Intel® MPI Library
Get help with building, analyzing, optimizing, and scaling high-performance computing (HPC) applications.

Trace Collector fails on big data

davvad
Beginner
645 Views
Hello,

I have the following problem with Trace Collector.

When I run my instrumented application, I get this message:

"
[0] Intel Trace Collector INFO: Writing tracefile Konraz29.run.stf in /home/users/vadim/2_new_Konraz/2_new_Konraz_ITAC
Assertion failed in file ../../dapl_module_poll.c at line 3473: rreq != ((void *)0)
internal ABORT - process 8
[24:node1-128-07] unexpected disconnect completion event from [8:node1-128-05]
Assertion failed in file ../../dapl_module_util.c at line 2682: 0
internal ABORT - process 24
...
"
and so on (whole err message is rather big, but almost the same is repeated).

I run this application on 196 proccesses. When I use smaller input (so the application works less time) and smaller number of proccesses, it seems to work OK.

What can be the problem with it?


P.S. I use impi-4.0.1 MPI library and intel-12.0 compiler.
0 Kudos
5 Replies
Dmitry_K_Intel2
Employee
645 Views
Hi Vadim,

This happens because of "unexpected disconnect completion event". As you may guess this comes from DAPL module (communication).

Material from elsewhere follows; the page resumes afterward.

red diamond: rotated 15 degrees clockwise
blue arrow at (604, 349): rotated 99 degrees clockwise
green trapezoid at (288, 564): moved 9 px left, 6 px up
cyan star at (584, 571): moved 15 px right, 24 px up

The reason why it happens is unclear. Can you try to run this application on other set of nodes? (exclude node1-128-05).

Also, it's quite important to know how you compile that application and how you run it.
BTW what version of the Intel TraceCollector and Analyzer do you use?

Could you set I_MPI_FABRICS=shm:dapl and I_MPI_DAPL_UD=on and give it a try.

Regards!
Dmitry
0 Kudos
davvad
Beginner
645 Views
Hello Dmitry,

I've tried to use other nodes, but the same has happened.

Also, I've tried to set I_MPI_FABRICS=shm:dapl and I_MPI_DAPL_UD=on, but got this error messages:
"
[4] dapl fabric is not available and fallback fabric is not enabled
...
"

This message has repeated for several other numbers, not only [4]. The number means process number? If so, then this message is shown not for all processes.


Compile commands:
mpicxx -O3 -DUSE_MPI -c Konraz29.cpp
mpicxx Konraz29.o -L$VT_LIB_DIR -lVT $VT_ADD_LIBS -o Konraz29.run


Run command:
sbatch --partition=test -n 256 impi ./Konraz29.run


Version of ITAC is 8.0.1.009.

0 Kudos
Dmitry_K_Intel2
Employee
645 Views
Hi Vadim,

Do you have Intel Compiler?
Could you please compile your application in the following way:
mpiicpc -O3 -DUSE_MPI -trace -o Konraz29.run Konraz29.cpp
and run it as usual?

I hope that you are using Intel MPI Library.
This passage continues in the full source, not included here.